- **WORK INSTRUCTIONS**: Only an exact reprint of all the data is acceptable.

- **MATERIALS PROVIDED**:
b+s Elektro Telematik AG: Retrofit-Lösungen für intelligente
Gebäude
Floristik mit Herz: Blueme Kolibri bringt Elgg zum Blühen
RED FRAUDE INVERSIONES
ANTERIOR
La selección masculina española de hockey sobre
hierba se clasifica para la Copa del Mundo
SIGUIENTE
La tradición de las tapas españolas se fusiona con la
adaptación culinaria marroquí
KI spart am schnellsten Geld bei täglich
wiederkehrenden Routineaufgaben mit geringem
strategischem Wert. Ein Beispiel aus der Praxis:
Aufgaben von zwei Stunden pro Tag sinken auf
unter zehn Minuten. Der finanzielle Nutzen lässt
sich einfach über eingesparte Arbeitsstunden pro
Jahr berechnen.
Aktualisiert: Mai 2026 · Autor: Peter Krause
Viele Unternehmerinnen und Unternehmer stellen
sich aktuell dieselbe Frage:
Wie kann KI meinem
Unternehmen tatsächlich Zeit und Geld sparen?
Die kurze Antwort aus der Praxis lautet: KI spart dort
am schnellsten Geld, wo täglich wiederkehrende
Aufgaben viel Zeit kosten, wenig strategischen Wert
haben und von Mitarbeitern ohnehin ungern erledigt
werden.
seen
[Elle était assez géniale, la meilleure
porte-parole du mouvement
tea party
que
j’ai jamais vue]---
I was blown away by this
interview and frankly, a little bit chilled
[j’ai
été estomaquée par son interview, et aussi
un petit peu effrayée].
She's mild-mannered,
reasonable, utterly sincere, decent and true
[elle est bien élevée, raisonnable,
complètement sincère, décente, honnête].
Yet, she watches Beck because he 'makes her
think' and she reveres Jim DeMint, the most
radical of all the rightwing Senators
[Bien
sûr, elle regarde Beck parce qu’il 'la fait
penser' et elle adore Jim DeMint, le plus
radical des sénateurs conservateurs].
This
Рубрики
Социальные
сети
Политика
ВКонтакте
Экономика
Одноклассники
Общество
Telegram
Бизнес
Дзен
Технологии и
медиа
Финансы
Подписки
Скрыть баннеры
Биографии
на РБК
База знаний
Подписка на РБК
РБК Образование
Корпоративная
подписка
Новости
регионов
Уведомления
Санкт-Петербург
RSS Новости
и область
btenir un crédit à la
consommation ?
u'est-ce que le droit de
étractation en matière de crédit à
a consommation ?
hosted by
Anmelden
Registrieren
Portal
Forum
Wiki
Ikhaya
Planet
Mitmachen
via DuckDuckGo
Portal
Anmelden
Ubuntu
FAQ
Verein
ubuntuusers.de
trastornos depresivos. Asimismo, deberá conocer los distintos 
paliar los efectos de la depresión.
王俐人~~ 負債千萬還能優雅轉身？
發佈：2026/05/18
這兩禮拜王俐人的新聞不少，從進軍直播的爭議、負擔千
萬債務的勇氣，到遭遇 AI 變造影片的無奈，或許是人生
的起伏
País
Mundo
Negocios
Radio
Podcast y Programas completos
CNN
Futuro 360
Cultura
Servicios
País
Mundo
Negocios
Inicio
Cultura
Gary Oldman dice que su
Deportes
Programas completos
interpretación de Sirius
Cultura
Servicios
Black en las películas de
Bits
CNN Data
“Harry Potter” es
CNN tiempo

- **RESPONSE TO THIS EXERCISE**:
b+s Elektro Telematik AG: Retrofit-Lösungen für intelligente
Gebäude
Floristik mit Herz: Blueme Kolibri bringt Elgg zum Blühen
RED FRAUDE INVERSIONES
ANTERIOR
La selección masculina española de hockey sobre
hierba se clasifica para la Copa del Mundo
SIGUIENTE
La tradición de las tapas españolas se fusiona con la
adaptación culinaria marroquí
KI spart am schnellsten Geld bei täglich
wiederkehrenden Routineaufgaben mit geringem
strategischem Wert. Ein Beispiel aus der Praxis:
Aufgaben von zwei Stunden pro Tag sinken auf
unter zehn Minuten. Der finanzielle Nutzen lässt
sich einfach über eingesparte Arbeitsstunden pro
Jahr berechnen.
Aktualisiert: Mai 2026 · Autor: Peter Krause
Viele Unternehmerinnen und Unternehmer stellen
sich aktuell dieselbe Frage:
Wie kann KI meinem
Unternehmen tatsächlich Zeit und Geld sparen?
Die kurze Antwort aus der Praxis lautet: KI spart dort
am schnellsten Geld, wo täglich wiederkehrende
Aufgaben viel Zeit kosten, wenig strategischen Wert
haben und von Mitarbeitern ohnehin ungern erledigt
werden.
seen
[Elle était assez géniale, la meilleure
porte-parole du mouvement
tea party
que
j’ai jamais vue]---
I was blown away by this
interview and frankly, a little bit chilled
[j’ai
été estomaquée par son interview, et aussi
un petit peu effrayée].
She's mild-mannered,
reasonable, utterly sincere, decent and true
[elle est bien élevée, raisonnable,
complètement sincère, décente, honnête].
Yet, she watches Beck because he 'makes her
think' and she reveres Jim DeMint, the most
radical of all the rightwing Senators
[Bien
sûr, elle regarde Beck parce qu’il 'la fait
penser' et elle adore Jim DeMint, le plus
radical des sénateurs conservateurs].
This
Рубрики
Социальные
сети
Политика
ВКонтакте
Экономика
Одноклассники
Общество
Telegram
Бизнес
Дзен
Технологии и
медиа
Финансы
Подписки
Скрыть баннеры
Биографии
на РБК
База знаний
Подписка на РБК
РБК Образование
Корпоративная
подписка
Новости
регионов
Уведомления
Санкт-Петербург
RSS Новости
и область
btenir un crédit à la
consommation ?
u'est-ce que le droit de
étractation en matière de crédit à
a consommation ?
hosted by
Anmelden
Registrieren
Portal
Forum
Wiki
Ikhaya
Planet
Mitmachen
via DuckDuckGo
Portal
Anmelden
Ubuntu
FAQ
Verein
ubuntuusers.de
trastornos depresivos. Asimismo, deberá conocer los distintos 
paliar los efectos de la depresión.
王俐人~~ 負債千萬還能優雅轉身？
發佈：2026/05/18
這兩禮拜王俐人的新聞不少，從進軍直播的爭議、負擔千
萬債務的勇氣，到遭遇 AI 變造影片的無奈，或許是人生
的起伏
País
Mundo
Negocios
Radio
Podcast y Programas completos
CNN
Futuro 360
Cultura
Servicios
País
Mundo
Negocios
Inicio
Cultura
Gary Oldman dice que su
Deportes
Programas completos
interpretación de Sirius
Cultura
Servicios
Black en las películas de
Bits
CNN Data
“Harry Potter” es
CNN tiempo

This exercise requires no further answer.